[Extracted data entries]

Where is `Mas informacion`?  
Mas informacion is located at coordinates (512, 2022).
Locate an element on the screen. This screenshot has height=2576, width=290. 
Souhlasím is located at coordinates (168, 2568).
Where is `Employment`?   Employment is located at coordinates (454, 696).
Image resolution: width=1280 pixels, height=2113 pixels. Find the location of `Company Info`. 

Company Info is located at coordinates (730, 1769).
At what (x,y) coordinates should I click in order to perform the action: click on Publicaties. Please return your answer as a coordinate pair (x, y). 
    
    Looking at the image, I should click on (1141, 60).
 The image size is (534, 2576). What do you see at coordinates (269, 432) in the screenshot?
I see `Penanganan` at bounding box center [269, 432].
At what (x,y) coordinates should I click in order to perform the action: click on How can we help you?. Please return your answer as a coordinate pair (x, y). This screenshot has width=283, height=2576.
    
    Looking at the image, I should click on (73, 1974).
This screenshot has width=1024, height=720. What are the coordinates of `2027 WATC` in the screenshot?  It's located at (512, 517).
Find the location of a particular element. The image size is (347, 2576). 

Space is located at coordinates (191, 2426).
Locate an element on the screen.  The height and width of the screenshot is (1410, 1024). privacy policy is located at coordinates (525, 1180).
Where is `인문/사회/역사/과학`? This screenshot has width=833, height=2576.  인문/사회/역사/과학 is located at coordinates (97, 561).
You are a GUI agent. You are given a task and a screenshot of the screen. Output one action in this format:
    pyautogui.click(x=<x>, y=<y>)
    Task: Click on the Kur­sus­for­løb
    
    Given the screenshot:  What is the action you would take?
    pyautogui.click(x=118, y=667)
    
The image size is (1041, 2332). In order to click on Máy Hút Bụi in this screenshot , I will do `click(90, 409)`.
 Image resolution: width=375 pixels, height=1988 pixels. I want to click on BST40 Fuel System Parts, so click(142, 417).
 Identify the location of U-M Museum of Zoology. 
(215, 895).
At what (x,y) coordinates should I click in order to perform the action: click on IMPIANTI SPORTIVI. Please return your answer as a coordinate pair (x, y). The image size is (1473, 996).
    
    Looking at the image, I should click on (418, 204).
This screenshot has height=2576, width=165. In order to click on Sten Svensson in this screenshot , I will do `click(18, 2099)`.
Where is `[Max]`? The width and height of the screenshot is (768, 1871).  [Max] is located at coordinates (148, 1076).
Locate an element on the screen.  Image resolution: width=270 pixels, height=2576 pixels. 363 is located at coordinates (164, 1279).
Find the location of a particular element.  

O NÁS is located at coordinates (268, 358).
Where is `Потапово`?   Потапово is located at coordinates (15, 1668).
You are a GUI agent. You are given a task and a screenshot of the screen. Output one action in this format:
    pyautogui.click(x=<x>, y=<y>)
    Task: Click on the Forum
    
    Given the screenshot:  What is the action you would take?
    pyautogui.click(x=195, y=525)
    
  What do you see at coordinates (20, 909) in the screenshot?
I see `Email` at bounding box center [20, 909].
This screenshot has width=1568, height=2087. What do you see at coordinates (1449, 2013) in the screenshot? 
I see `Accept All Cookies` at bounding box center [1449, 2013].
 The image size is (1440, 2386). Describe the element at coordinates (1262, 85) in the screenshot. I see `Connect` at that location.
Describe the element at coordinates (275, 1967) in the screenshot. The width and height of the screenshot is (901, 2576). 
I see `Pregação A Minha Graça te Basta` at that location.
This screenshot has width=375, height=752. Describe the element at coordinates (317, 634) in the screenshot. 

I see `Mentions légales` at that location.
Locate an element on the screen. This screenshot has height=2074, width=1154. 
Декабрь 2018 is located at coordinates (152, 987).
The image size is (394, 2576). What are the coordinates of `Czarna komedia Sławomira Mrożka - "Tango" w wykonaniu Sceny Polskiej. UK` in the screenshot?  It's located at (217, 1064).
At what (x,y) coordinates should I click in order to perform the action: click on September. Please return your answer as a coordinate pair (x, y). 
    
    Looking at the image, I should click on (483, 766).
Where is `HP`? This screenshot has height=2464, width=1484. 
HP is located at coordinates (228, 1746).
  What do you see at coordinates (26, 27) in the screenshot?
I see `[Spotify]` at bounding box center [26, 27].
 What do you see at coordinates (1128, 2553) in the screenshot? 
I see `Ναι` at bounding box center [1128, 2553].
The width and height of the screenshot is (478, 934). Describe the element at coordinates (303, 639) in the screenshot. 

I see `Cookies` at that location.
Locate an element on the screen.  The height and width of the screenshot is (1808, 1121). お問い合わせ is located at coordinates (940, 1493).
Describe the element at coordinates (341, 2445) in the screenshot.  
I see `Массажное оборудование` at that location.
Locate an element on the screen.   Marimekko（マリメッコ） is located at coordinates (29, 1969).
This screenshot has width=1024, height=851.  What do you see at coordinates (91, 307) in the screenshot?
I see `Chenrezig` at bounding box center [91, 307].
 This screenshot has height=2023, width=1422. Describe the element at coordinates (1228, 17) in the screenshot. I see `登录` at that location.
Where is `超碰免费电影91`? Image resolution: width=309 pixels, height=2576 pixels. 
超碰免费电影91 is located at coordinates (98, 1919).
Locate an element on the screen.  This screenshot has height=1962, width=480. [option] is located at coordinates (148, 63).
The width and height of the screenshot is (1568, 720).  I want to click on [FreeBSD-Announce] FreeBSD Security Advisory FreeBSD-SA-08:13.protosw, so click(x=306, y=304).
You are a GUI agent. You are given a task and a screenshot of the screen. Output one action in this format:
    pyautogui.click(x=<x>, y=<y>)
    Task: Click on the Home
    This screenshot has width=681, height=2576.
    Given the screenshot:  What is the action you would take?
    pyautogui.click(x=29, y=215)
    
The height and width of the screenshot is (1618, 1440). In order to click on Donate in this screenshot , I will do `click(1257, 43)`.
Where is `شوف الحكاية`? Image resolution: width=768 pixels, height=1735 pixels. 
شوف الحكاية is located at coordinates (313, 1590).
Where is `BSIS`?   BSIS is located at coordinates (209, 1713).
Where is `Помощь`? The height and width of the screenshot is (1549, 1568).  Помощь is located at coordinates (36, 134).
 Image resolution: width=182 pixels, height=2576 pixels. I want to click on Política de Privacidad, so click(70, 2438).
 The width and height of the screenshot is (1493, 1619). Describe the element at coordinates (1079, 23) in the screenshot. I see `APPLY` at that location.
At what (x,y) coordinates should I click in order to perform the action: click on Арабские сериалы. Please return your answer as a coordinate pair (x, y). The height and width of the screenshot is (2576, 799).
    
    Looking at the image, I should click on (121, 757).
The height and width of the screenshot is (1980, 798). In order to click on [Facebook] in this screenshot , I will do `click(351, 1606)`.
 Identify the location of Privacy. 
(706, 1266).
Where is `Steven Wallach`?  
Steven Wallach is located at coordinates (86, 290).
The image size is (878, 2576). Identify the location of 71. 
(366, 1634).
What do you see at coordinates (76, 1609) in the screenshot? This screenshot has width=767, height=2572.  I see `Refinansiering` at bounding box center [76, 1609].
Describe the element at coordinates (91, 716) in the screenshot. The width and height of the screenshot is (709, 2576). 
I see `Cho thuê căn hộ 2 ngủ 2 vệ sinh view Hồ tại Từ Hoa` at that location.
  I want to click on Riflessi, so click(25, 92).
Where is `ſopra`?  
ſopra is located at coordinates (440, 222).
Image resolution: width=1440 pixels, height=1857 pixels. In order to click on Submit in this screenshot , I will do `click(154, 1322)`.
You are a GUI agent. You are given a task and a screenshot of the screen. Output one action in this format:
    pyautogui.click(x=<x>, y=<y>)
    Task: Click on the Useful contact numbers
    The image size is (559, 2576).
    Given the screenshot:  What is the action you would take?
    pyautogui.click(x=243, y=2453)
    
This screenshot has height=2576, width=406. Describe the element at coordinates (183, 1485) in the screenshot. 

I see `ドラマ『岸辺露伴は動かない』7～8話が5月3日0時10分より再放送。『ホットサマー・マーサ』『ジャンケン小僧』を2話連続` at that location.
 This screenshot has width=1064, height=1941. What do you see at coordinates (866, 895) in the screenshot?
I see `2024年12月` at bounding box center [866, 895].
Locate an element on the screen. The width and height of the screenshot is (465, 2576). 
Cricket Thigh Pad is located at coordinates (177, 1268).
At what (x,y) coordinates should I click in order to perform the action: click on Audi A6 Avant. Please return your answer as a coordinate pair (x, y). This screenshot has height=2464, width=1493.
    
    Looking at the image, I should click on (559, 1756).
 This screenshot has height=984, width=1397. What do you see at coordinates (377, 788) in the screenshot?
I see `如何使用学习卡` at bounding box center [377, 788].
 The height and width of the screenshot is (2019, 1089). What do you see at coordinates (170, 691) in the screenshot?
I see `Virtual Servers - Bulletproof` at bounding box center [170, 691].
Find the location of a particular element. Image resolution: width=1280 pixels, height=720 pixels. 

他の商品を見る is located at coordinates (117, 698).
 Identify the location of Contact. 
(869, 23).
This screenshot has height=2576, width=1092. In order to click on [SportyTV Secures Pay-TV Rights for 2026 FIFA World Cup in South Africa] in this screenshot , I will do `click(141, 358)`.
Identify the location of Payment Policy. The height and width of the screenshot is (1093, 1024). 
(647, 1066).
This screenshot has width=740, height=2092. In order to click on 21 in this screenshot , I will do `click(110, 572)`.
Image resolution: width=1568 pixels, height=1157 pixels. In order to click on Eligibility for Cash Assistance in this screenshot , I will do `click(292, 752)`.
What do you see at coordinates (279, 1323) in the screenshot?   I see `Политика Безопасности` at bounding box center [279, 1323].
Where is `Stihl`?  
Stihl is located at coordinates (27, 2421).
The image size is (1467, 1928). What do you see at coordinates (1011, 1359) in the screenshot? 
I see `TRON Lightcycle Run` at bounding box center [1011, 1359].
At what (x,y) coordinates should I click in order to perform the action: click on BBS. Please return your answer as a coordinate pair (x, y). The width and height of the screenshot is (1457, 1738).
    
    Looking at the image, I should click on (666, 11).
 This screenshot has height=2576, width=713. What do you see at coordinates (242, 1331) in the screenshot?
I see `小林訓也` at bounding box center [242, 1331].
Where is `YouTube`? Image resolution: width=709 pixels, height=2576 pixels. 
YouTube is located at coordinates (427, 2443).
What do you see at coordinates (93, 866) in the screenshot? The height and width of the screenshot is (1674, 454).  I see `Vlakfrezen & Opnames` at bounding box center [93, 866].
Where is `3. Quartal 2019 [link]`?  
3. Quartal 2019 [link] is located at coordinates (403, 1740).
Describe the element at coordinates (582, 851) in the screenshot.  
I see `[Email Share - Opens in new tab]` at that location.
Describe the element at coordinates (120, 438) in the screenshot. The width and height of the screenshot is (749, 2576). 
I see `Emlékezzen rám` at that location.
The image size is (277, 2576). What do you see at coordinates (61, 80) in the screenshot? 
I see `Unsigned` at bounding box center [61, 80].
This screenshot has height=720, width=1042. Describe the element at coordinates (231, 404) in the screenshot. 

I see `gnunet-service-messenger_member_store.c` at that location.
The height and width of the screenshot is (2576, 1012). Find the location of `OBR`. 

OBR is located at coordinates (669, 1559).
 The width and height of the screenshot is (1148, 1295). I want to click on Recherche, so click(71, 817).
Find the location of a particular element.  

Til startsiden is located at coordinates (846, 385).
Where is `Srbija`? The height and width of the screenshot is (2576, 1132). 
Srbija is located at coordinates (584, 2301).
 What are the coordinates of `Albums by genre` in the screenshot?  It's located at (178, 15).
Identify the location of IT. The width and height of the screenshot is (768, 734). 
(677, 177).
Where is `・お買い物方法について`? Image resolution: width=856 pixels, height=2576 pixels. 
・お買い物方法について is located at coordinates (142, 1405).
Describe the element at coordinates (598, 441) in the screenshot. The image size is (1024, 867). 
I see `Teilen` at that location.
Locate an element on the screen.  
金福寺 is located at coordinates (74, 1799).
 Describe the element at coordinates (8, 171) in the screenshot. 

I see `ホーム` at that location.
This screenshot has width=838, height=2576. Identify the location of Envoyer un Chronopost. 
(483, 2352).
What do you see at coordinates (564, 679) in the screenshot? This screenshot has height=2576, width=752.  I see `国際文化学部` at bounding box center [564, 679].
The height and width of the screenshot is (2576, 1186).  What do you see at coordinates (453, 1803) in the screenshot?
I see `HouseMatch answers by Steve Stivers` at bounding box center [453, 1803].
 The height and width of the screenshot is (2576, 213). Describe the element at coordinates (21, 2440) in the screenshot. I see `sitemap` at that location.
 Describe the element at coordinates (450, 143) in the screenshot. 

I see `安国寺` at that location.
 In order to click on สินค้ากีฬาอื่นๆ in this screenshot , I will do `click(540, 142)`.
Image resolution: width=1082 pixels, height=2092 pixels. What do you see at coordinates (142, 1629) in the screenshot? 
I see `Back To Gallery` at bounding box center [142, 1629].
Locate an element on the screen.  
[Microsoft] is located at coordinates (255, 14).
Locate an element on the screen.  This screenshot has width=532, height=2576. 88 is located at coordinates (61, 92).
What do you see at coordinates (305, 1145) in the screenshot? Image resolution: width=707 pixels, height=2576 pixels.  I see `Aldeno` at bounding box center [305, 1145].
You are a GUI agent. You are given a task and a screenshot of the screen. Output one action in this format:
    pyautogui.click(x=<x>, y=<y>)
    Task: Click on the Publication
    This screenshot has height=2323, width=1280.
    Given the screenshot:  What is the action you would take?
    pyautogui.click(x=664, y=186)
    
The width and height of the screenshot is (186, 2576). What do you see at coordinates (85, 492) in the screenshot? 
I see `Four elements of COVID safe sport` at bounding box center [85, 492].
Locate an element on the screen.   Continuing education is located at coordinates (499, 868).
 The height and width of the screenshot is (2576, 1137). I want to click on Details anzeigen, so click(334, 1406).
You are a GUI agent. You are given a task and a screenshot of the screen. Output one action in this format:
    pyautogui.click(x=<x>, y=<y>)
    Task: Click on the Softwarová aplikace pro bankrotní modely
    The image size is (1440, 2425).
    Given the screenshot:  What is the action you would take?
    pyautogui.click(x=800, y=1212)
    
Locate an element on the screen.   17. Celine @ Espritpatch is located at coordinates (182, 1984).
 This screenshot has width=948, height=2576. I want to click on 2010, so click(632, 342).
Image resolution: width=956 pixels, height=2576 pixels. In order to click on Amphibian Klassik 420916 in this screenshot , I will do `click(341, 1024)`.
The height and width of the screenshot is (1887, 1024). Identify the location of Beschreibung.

- **ACTION ITEM**
Return, exactly, the lines from the first line of the records above to the line containing "This screenshot has width=1024, height=720.", both included.

- **TASK OUTPUT**
Where is `Mas informacion`?  
Mas informacion is located at coordinates (512, 2022).
Locate an element on the screen. This screenshot has height=2576, width=290. 
Souhlasím is located at coordinates (168, 2568).
Where is `Employment`?   Employment is located at coordinates (454, 696).
Image resolution: width=1280 pixels, height=2113 pixels. Find the location of `Company Info`. 

Company Info is located at coordinates (730, 1769).
At what (x,y) coordinates should I click in order to perform the action: click on Publicaties. Please return your answer as a coordinate pair (x, y). 
    
    Looking at the image, I should click on (1141, 60).
 The image size is (534, 2576). What do you see at coordinates (269, 432) in the screenshot?
I see `Penanganan` at bounding box center [269, 432].
At what (x,y) coordinates should I click in order to perform the action: click on How can we help you?. Please return your answer as a coordinate pair (x, y). This screenshot has width=283, height=2576.
    
    Looking at the image, I should click on (73, 1974).
This screenshot has width=1024, height=720. What are the coordinates of `2027 WATC` in the screenshot?  It's located at (512, 517).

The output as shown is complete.